▸ Action item: Within these entries, which lines include the string "scrap"? Copy each one.

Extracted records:
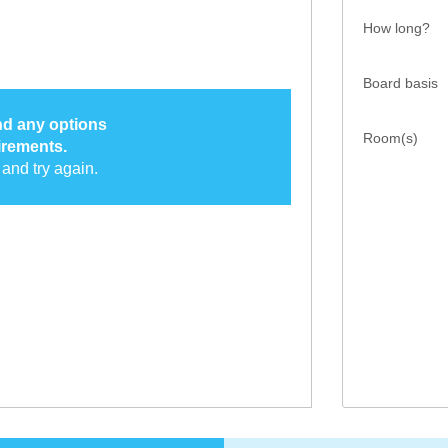
How long?
Board basis
ind any options
Room(s)
irements.
and try again.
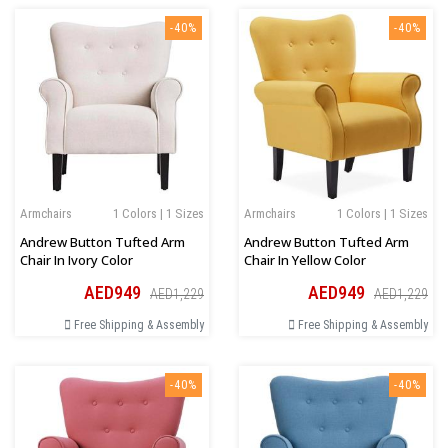
-40%
-40%
Armchairs
1 Colors | 1 Sizes
Armchairs
1 Colors | 1 Sizes
Andrew Button Tufted Arm
Andrew Button Tufted Arm
Chair In Ivory Color
Chair In Yellow Color
AED949
AED949
AED1,229
AED1,229
Free Shipping & Assembly
Free Shipping & Assembly
-40%
-40%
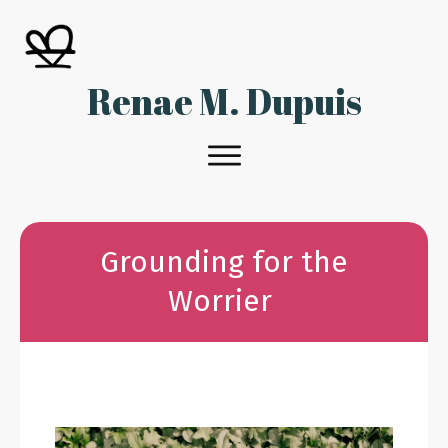
Renae M. Dupuis
Grounding for the
Worrier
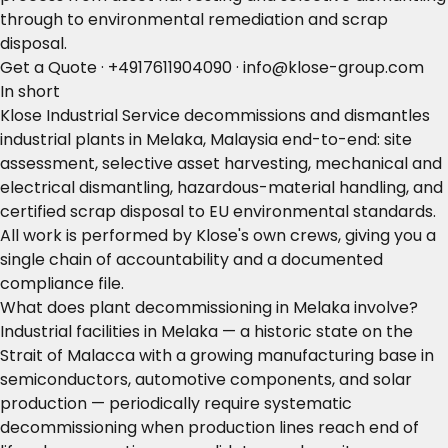
through to environmental remediation and scrap
disposal.
Get a Quote
·
+4917611904090
·
info@klose-group.com
In short
Klose Industrial Service decommissions and dismantles
industrial plants in Melaka, Malaysia end-to-end: site
assessment, selective asset harvesting, mechanical and
electrical dismantling, hazardous-material handling, and
certified scrap disposal to EU environmental standards.
All work is performed by Klose's own crews, giving you a
single chain of accountability and a documented
compliance file.
What does plant decommissioning in Melaka involve?
Industrial facilities in Melaka — a historic state on the
Strait of Malacca with a growing manufacturing base in
semiconductors, automotive components, and solar
production — periodically require systematic
decommissioning when production lines reach end of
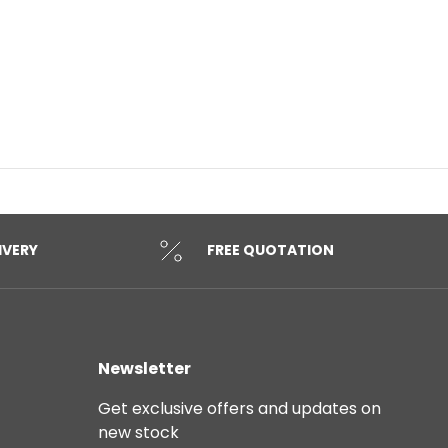
IVERY
FREE QUOTATION
Newsletter
Get exclusive offers and updates on
new stock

▸ Answer to this problem:
through to environmental remediation and scrap
certified scrap disposal to EU environmental standards.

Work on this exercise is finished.